*Activity*
Using the string "Gebrauchtwagen" as the key, pull each matching line out of the records below.

(Dataset entries)
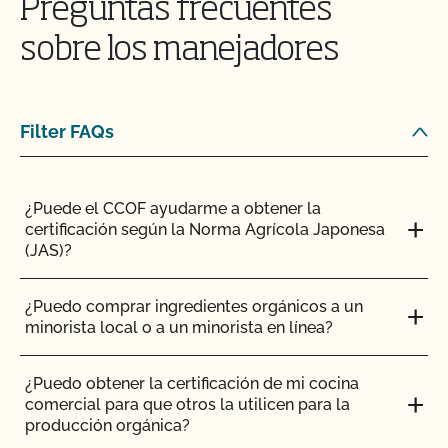
Preguntas frecuentes
¿Puedo vender un animal lechero orgánico como
animal de abasto?
sobre los manejadores
¿Puedo almacenar piensos orgánicos y no
orgánicos en el mismo establo?
Filter FAQs
¿Puedo transferir paquetes entre operaciones
certificadas por el CCOF?
¿Puede el CCOF ayudarme a obtener la
certificación según la Norma Agrícola Japonesa
¿Puedo utilizar un pienso no orgánico para el
(JAS)?
ganado orgánico?
¿Puedo comprar ingredientes orgánicos a un
¿Puedo utilizar antibióticos en mis animales y
minorista local o a un minorista en línea?
mantener su condición orgánica?
¿Puedo obtener la certificación de mi cocina
¿Puedo utilizar cualquier matadero para procesar
comercial para que otros la utilicen para la
mis animales orgánicos?
producción orgánica?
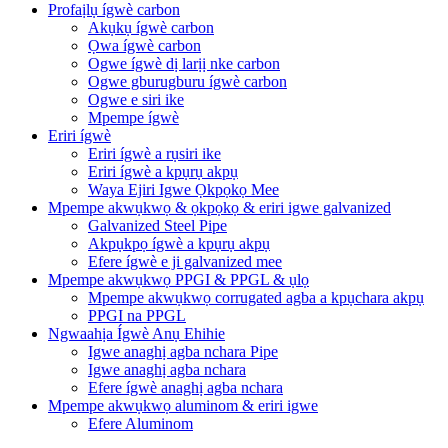
Profaịlụ ígwè carbon
Akụkụ ígwè carbon
Ọwa ígwè carbon
Ogwe ígwè dị larịị nke carbon
Ogwe gburugburu ígwè carbon
Ogwe e siri ike
Mpempe ígwè
Eriri ígwè
Eriri ígwè a rụsiri ike
Eriri ígwè a kpụrụ akpụ
Waya Ejiri Igwe Ọkpọkọ Mee
Mpempe akwụkwọ & ọkpọkọ & eriri igwe galvanized
Galvanized Steel Pipe
Akpụkpọ ígwè a kpụrụ akpụ
Efere ígwè e ji galvanized mee
Mpempe akwụkwọ PPGI & PPGL & ụlọ
Mpempe akwụkwọ corrugated agba a kpụchara akpụ
PPGI na PPGL
Ngwaahịa Ígwè Anụ Ehihie
Igwe anaghị agba nchara Pipe
Igwe anaghị agba nchara
Efere ígwè anaghị agba nchara
Mpempe akwụkwọ aluminom & eriri igwe
Efere Aluminom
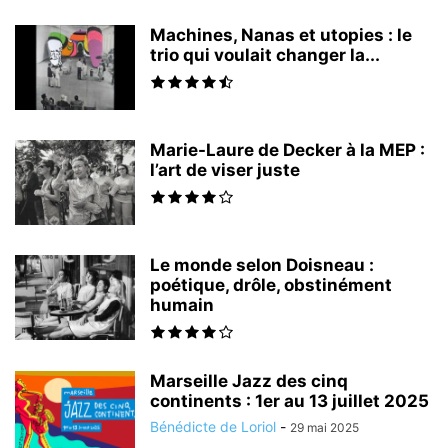
Machines, Nanas et utopies : le
trio qui voulait changer la...
Marie-Laure de Decker à la MEP :
l’art de viser juste
Le monde selon Doisneau :
poétique, drôle, obstinément
humain
Marseille Jazz des cinq
continents : 1er au 13 juillet 2025
Bénédicte de Loriol
-
29 mai 2025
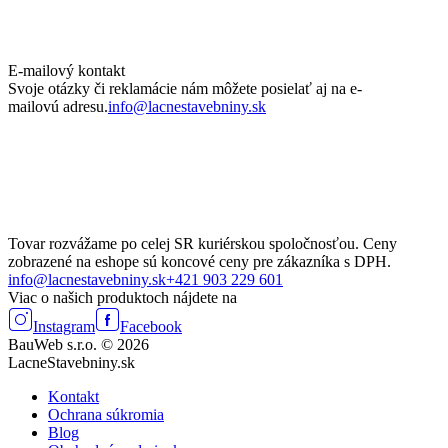
E-mailový kontakt
Svoje otázky či reklamácie nám môžete posielať aj na e-
mailovú adresu.
info@lacnestavebniny.sk
Tovar rozvážame po celej SR kuriérskou spoločnosťou. Ceny
zobrazené na eshope sú koncové ceny pre zákazníka s DPH.
info@lacnestavebniny.sk
+421 903 229 601
Viac o našich produktoch nájdete na
Instagram
Facebook
BauWeb s.r.o. © 2026
LacneStavebniny.sk
Kontakt
Ochrana súkromia
Blog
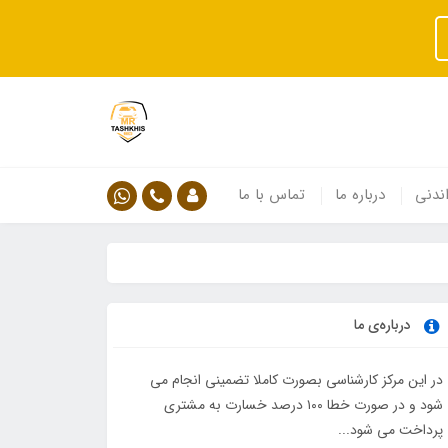
ندنی
درباره ما
تماس با ما
درباره‌ی ما
در این مرکز کارشناسی بصورت کاملا تضمینی انجام می
شود و در صورت خطا ۱۰۰ درصد خسارت به مشتری
پرداخت می شود...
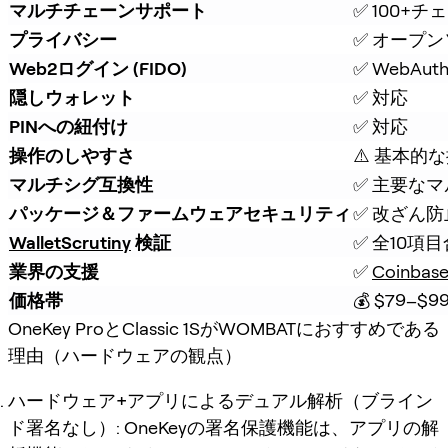
マルチチェーンサポート
✅ 100+チ
プライバシー
✅ オープ
Web2ログイン (FIDO)
✅ WebAu
隠しウォレット
✅ 対応
PINへの紐付け
✅ 対応
操作のしやすさ
⚠️ 基本的
マルチシグ互換性
✅ 主要な
パッケージ＆ファームウェアセキュリティ
✅ 改ざん
WalletScrutiny
 検証
✅ 全10項
業界の支援
✅ 
Coinbas
価格帯
💰 $79–$9
OneKey ProとClassic 1SがWOMBATにおすすめである
理由（ハードウェアの観点）
ハードウェア+アプリによるデュアル解析（ブライン
ド署名なし）
: OneKeyの署名保護機能は、アプリの解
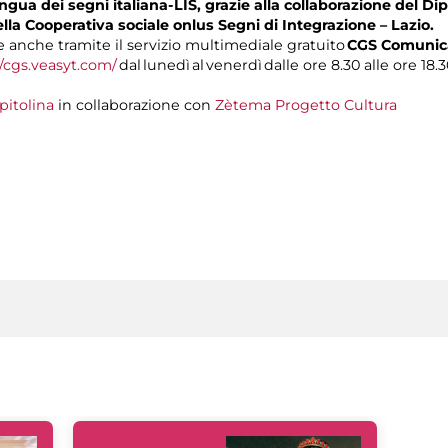
gua dei segni italiana-LIS, grazie alla collaborazione del Dip
ella Cooperativa sociale onlus Segni di Integrazione – Lazio.
anche tramite il servizio multimediale gratuito
CGS Comunica
//cgs.veasyt.com/
dal lunedì al venerdì dalle ore 8.30 alle ore 18.3
pitolina
in collaborazione con
Zètema Progetto Cultura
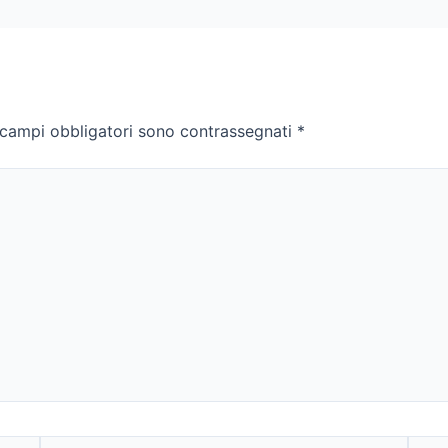
 campi obbligatori sono contrassegnati
*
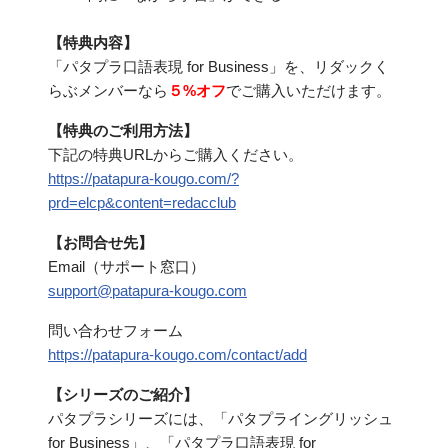
【特典内容】
「パタプラ口語表現 for Business」を、リダックく
らぶメンバーなら
５%オフ
でご購入いただけます。
【特典のご利用方法】
下記の特典URLからご購入ください。
https://patapura-kougo.com/?
prd=elcp&content=redacclub
【お問合せ先】
Email（サポート窓口）
support@patapura-kougo.com
問い合わせフォーム
https://patapura-kougo.com/contact/add
【シリーズのご紹介】
パタプラシリーズには、「パタプライングリッシュ
for Business」、「パタプラ口語表現 for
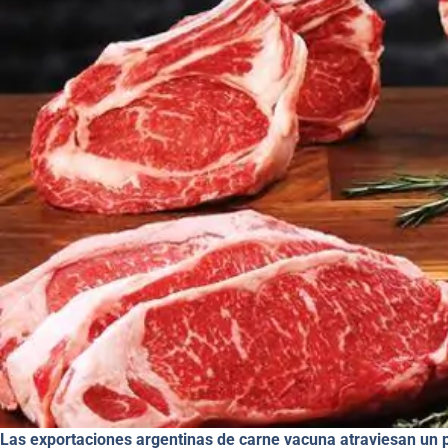
Las exportaciones argentinas de carne vacuna atraviesan un 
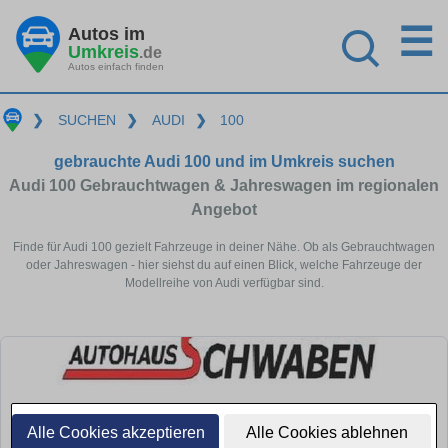
☰
Autos im
Umkreis
.de
Autos einfach finden
❯
SUCHEN
❯
AUDI
❯
100
gebrauchte Audi 100 und im Umkreis suchen
Audi 100 Gebrauchtwagen & Jahreswagen im regionalen
Angebot
Finde für Audi 100 gezielt Fahrzeuge in deiner Nähe. Ob als Gebrauchtwagen
oder Jahreswagen - hier siehst du auf einen Blick, welche Fahrzeuge der
Modellreihe von Audi verfügbar sind.
Alle Cookies akzeptieren
Alle Cookies ablehnen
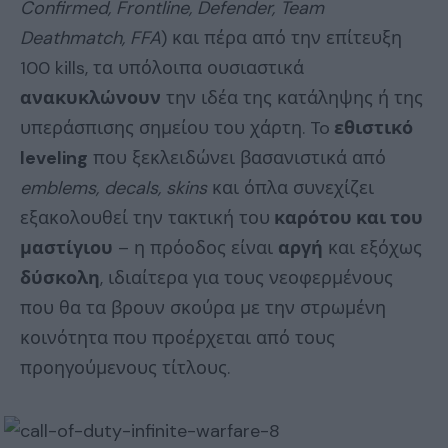
Confirmed, Frontline, Defender, Team
Deathmatch, FFA
) και πέρα από την επίτευξη
100 kills, τα υπόλοιπα ουσιαστικά
ανακυκλώνουν
την ιδέα της κατάληψης ή της
υπεράσπισης σημείου του χάρτη. To
εθιστικό
leveling
που ξεκλειδώνει βασανιστικά από
emblems, decals, skins
και όπλα συνεχίζει
εξακολουθεί την τακτική του
καρότου και του
μαστίγιου
– η πρόοδος είναι
αργή
και εξόχως
δύσκολη
, ιδιαίτερα για τους νεοφερμένους
που θα τα βρουν σκούρα με την στρωμένη
κοινότητα που προέρχεται από τους
προηγούμενους τίτλους.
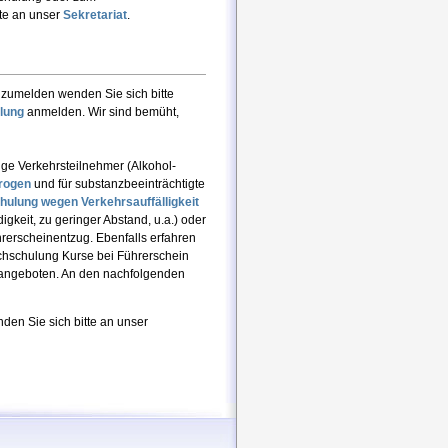
te an unser
Sekretariat
.
nzumelden wenden Sie sich bitte
lung
anmelden. Wir sind bemüht,
ige Verkehrsteilnehmer (Alkohol-
rogen
und für substanzbeeinträchtigte
ulung wegen Verkehrsauffälligkeit
gkeit, zu geringer Abstand, u.a.) oder
rerscheinentzug. Ebenfalls erfahren
achschulung Kurse bei Führerschein
t angeboten. An den nachfolgenden
den Sie sich bitte an unser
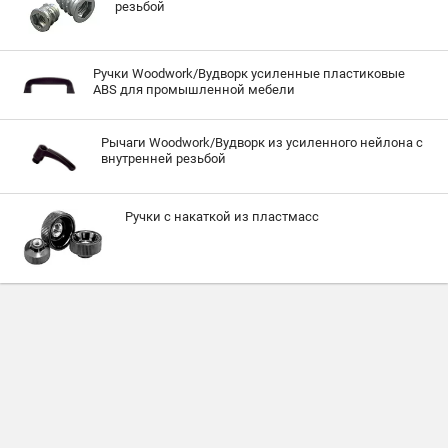
резьбой
Ручки Woodwork/Вудворк усиленные пластиковые
ABS для промышленной мебели
Рычаги Woodwork/Вудворк из усиленного нейлона с
внутренней резьбой
Ручки с накаткой из пластмасс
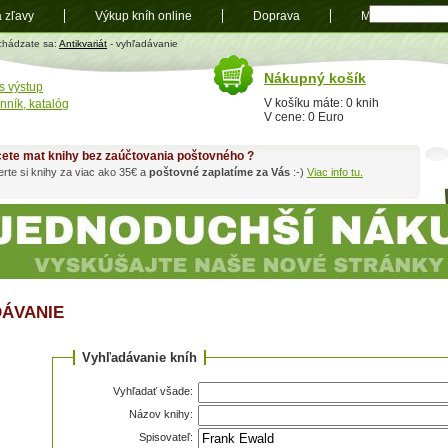
a zľavy
Výkup kníh online
Doprava
Mapa
t
chádzate sa:
Antikvariát
- vyhľadávanie
Nákupný košík
s výstup
V košíku máte: 0 knih
nník, katalóg
V cene: 0 Euro
ete mat knihy bez zaúčtovania poštovného ?
rte si knihy za viac ako 35€ a
poštovné zaplatíme za Vás
:-)
Viac info tu.
ÁVANIE
Vyhľadávanie kníh
Vyhľadať všade:
Názov knihy:
Spisovateľ:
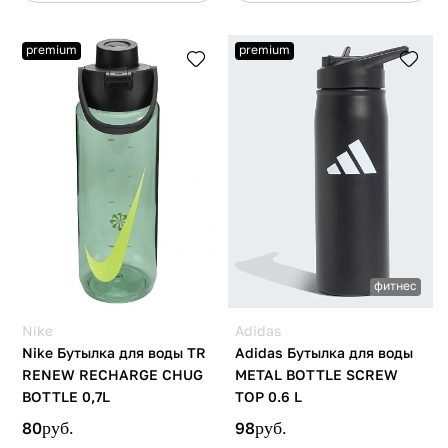
premium
premium
фитнес
Nike
Adidas
Nike Бутылка для воды TR
Adidas Бутылка для воды
RENEW RECHARGE CHUG
METAL BOTTLE SCREW
BOTTLE 0,7L
TOP 0.6 L
80
руб.
98
руб.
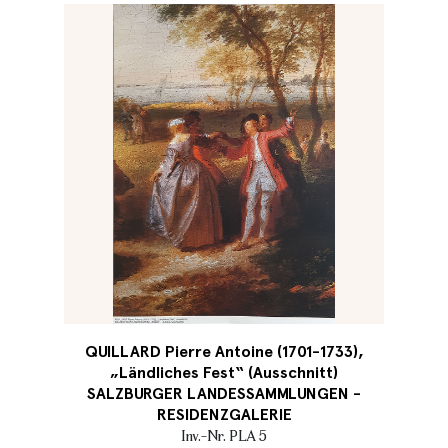
QUILLARD Pierre Antoine (1701-1733),
„Ländliches Fest“ (Ausschnitt)
SALZBURGER LANDESSAMMLUNGEN -
RESIDENZGALERIE
Inv.-Nr. PLA 5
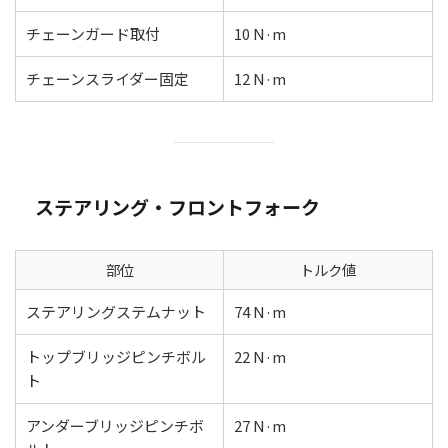
チェーンガード取付
10 N·m
チェーンスライダー固定
12 N·m
ステアリング・フロントフォーク
部位
トルク値
ステアリングステムナット
74 N·m
トップブリッジピンチボル
22 N·m
ト
アンダーブリッジピンチボ
27 N·m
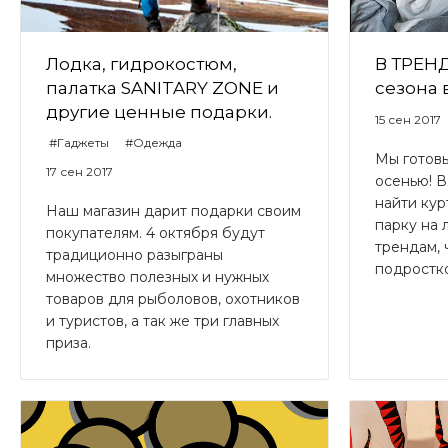
Лодка, гидрокостюм,
В ТРЕНД
палатка SANITARY ZONE и
сезона 
другие ценные подарки.
15 сен 2017
#Гаджеты
#Одежда
Мы готовы
17 сен 2017
осенью! 
найти кур
Наш магазин дарит подарки своим
парку на 
покупателям. 4 октября будут
трендам, 
традиционно разыграны
подростков
множество полезных и нужных
товаров для рыболовов, охотников
и туристов, а так же три главных
приза.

*Result of this task*
Audi 100 Gebrauchtwagen & Jahreswagen im regionalen
Finde für Audi 100 gezielt Fahrzeuge in deiner Nähe. Ob als Gebrauchtwagen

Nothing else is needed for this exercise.